Jennie’s first child was born in 1941, and her focus on her family never wavered thereafter. But she was also fiercely independent and contributed to the household through her work. She took a job as a secretary for a local lawyer who would become a court judge at City Hall and later became his wife’s caretaker. When her son Alan opened his optometry practice in the storefront of the old sewing factory, Jennie was the receptionist who greeted patients, scheduled appointments, and kept records. Only a stroke at age eighty-four could slow her down. She reluctantly retired from the front desk, and dutifully completed rehabilitative exercises so she could live on her own again.

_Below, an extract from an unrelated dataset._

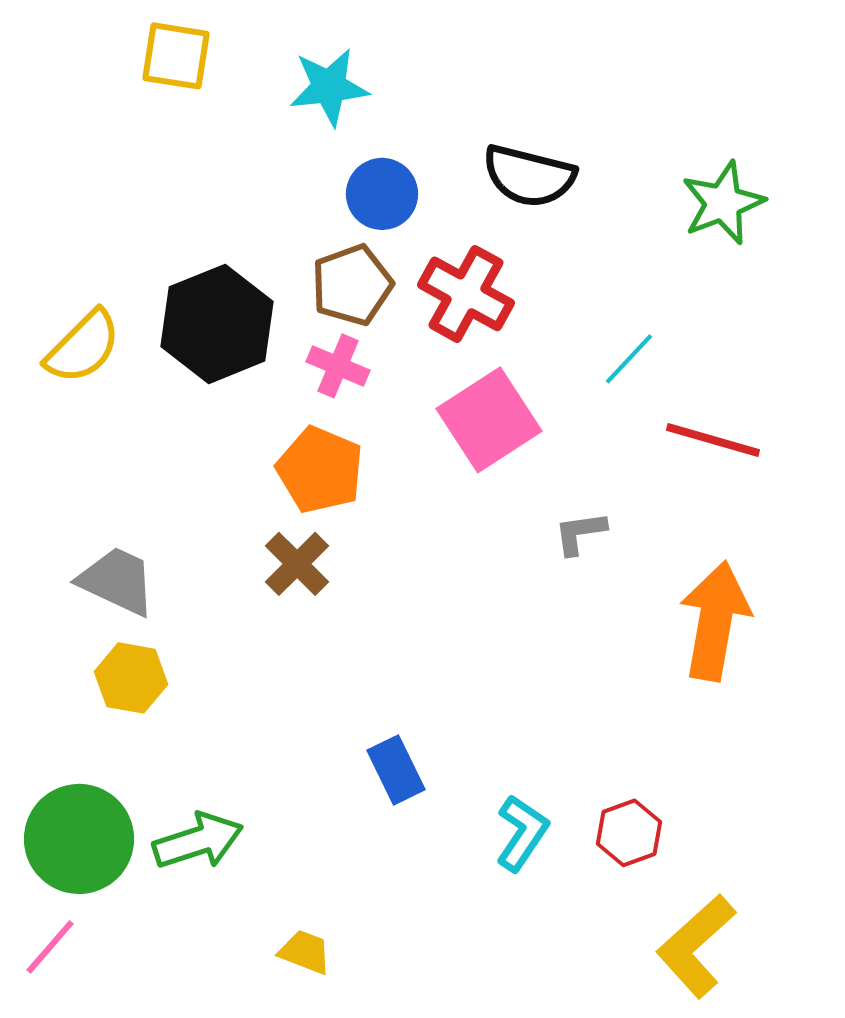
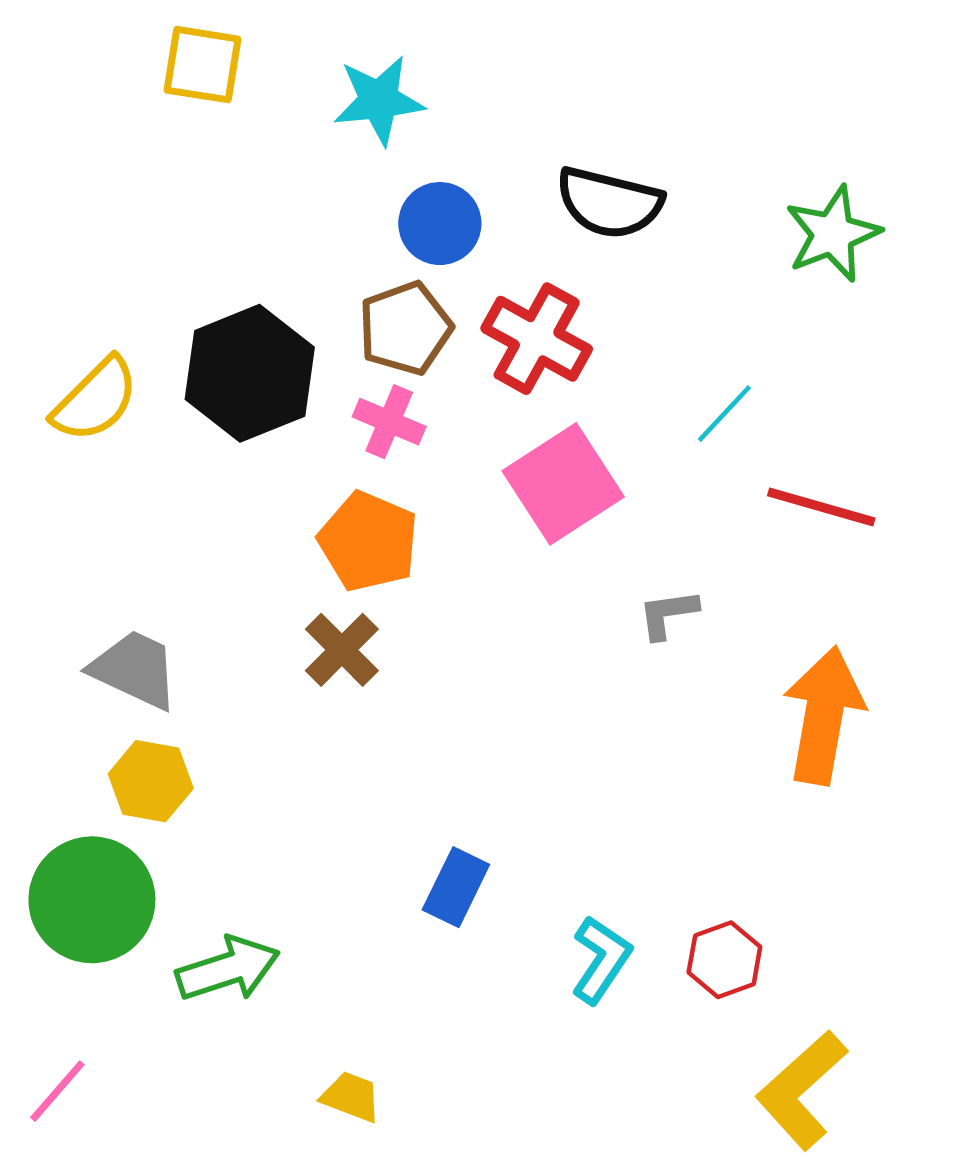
blue rectangle: (396, 770) -> (456, 887), turned 52
green circle: (79, 839) -> (92, 900), moved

Jennie was quiet in voice but strong in spirit and determination. She found great joy in witnessing new marriages and children in the family, and in attending graduations, holidays, birthdays, and church goings-on. As a founding member of Buddha’s Universal Church, she took comfort in her faith and dedicated much of her life to its mission. Her copy of Diamond Sutra was well worn and constantly with her as she sat in her favorite armchair. Always ready in her green smock full of safety pins, Jennie could be found coaching and costuming everyone in the “Boys’ Room.” She was immensely proud of her family for their dedication to the church, and especially for their roles in the annual play.
At the On Lok senior center where Jennie received health and wellness services, she was a prized friend. She could still see and hear well, her fluency in Cantonese and English made her invaluable, her mah jong skills were sharp, and she played for money (with a maximum of ten cents per hand!)
Raised at the turn of the century, Jennie held traditional views, yet her warmth and openness allowed her to accept people for who they were. She was happy when her boys were happy. She loved her wonderful daughters-in-law – Janice, Marina, and Jenny – and was satisfied to see everyone pairing up and settling down.
Jennie lived a simple but joyful life. She enjoyed buttered toast and instant coffee with milk for breakfast. She couldn’t resist a whole chicken on sale at the market. She had a sweet tooth; Kit-Kats and ice cream bars, presumably purchased for visiting children, were staples in her kitchen but she would sneak one, too.
Jennie took very few things with her when she moved into her first “very own apartment” several years ago, saying she had everything she needed. She did, however, keep careful track of her seemingly most valued possession: the stash of Tupperware containers she kept stacked neatly in her closet. She cooked for twenty when only two were expected, if only to provide her specialties to take home: fried chicken, won ton, pork hash, turkey stuffing, roast pork, and on and on. She smuggled home cartons of milk and cups of Jell-O for the little ones. She gave away her last meal.
In the end, she loved her family and her family loved her.
Jennie was devoted wife of the late Frank Y. Chan. She was the dearly loved mother of Curtis and his wife Janice, Alan and his wife Marina, Gary and his wife Jenny, and the late Karen Chan Lee. She was the treasured grandmother of Kevin and his wife Katie, Jennifer and her husband Calvin So, Brian, Craig, Noreen and her fiancé Ramon Sandino, Daphne, Lani and Tyler Chan. She was the adored great-grandmother of Brett and Wyatt Chan, and Eloise and Emerson So.
Rest in paradise, Mah Mah. You deserve it.